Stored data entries
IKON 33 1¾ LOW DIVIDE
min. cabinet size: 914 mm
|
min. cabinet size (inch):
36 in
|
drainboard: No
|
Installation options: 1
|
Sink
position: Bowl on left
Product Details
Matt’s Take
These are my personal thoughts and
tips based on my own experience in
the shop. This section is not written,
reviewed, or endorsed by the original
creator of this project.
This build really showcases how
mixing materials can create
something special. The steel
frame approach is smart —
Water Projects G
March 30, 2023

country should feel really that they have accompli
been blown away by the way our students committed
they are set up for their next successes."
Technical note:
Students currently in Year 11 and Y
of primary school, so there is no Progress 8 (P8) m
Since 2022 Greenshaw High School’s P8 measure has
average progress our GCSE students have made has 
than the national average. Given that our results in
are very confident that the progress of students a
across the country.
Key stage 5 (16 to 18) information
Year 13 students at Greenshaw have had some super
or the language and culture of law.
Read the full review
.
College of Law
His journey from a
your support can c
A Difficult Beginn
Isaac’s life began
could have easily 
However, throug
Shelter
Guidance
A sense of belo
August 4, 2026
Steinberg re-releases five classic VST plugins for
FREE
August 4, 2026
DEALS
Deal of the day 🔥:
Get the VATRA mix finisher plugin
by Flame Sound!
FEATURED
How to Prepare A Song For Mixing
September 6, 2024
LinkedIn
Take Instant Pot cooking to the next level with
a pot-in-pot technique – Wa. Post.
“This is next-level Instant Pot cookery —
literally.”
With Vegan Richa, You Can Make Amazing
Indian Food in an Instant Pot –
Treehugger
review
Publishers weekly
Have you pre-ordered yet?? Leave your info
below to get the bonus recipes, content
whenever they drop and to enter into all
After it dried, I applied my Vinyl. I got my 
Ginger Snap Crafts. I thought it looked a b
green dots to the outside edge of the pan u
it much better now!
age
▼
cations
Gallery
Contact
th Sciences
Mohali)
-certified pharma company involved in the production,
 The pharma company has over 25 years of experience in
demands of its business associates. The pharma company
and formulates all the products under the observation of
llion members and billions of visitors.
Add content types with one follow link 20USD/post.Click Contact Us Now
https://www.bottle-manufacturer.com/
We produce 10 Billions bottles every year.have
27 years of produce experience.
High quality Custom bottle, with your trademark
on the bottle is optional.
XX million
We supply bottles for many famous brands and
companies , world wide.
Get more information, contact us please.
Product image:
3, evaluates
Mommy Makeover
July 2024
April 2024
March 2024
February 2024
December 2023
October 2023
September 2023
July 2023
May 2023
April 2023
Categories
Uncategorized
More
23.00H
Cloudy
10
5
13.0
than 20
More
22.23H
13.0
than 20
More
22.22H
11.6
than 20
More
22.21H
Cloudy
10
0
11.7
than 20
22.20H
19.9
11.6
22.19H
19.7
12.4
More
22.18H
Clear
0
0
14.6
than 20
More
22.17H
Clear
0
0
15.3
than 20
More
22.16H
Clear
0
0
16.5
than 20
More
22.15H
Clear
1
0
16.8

**Exercise requirements**: Word for word, repeat the line holding "Deal of the" and all lines after it through the end of the entries above.

**Task solution**:
Deal of the day 🔥:
Get the VATRA mix finisher plugin
by Flame Sound!
FEATURED
How to Prepare A Song For Mixing
September 6, 2024
LinkedIn
Take Instant Pot cooking to the next level with
a pot-in-pot technique – Wa. Post.
“This is next-level Instant Pot cookery —
literally.”
With Vegan Richa, You Can Make Amazing
Indian Food in an Instant Pot –
Treehugger
review
Publishers weekly
Have you pre-ordered yet?? Leave your info
below to get the bonus recipes, content
whenever they drop and to enter into all
After it dried, I applied my Vinyl. I got my 
Ginger Snap Crafts. I thought it looked a b
green dots to the outside edge of the pan u
it much better now!
age
▼
cations
Gallery
Contact
th Sciences
Mohali)
-certified pharma company involved in the production,
 The pharma company has over 25 years of experience in
demands of its business associates. The pharma company
and formulates all the products under the observation of
llion members and billions of visitors.
Add content types with one follow link 20USD/post.Click Contact Us Now
https://www.bottle-manufacturer.com/
We produce 10 Billions bottles every year.have
27 years of produce experience.
High quality Custom bottle, with your trademark
on the bottle is optional.
XX million
We supply bottles for many famous brands and
companies , world wide.
Get more information, contact us please.
Product image:
3, evaluates
Mommy Makeover
July 2024
April 2024
March 2024
February 2024
December 2023
October 2023
September 2023
July 2023
May 2023
April 2023
Categories
Uncategorized
More
23.00H
Cloudy
10
5
13.0
than 20
More
22.23H
13.0
than 20
More
22.22H
11.6
than 20
More
22.21H
Cloudy
10
0
11.7
than 20
22.20H
19.9
11.6
22.19H
19.7
12.4
More
22.18H
Clear
0
0
14.6
than 20
More
22.17H
Clear
0
0
15.3
than 20
More
22.16H
Clear
0
0
16.5
than 20
More
22.15H
Clear
1
0
16.8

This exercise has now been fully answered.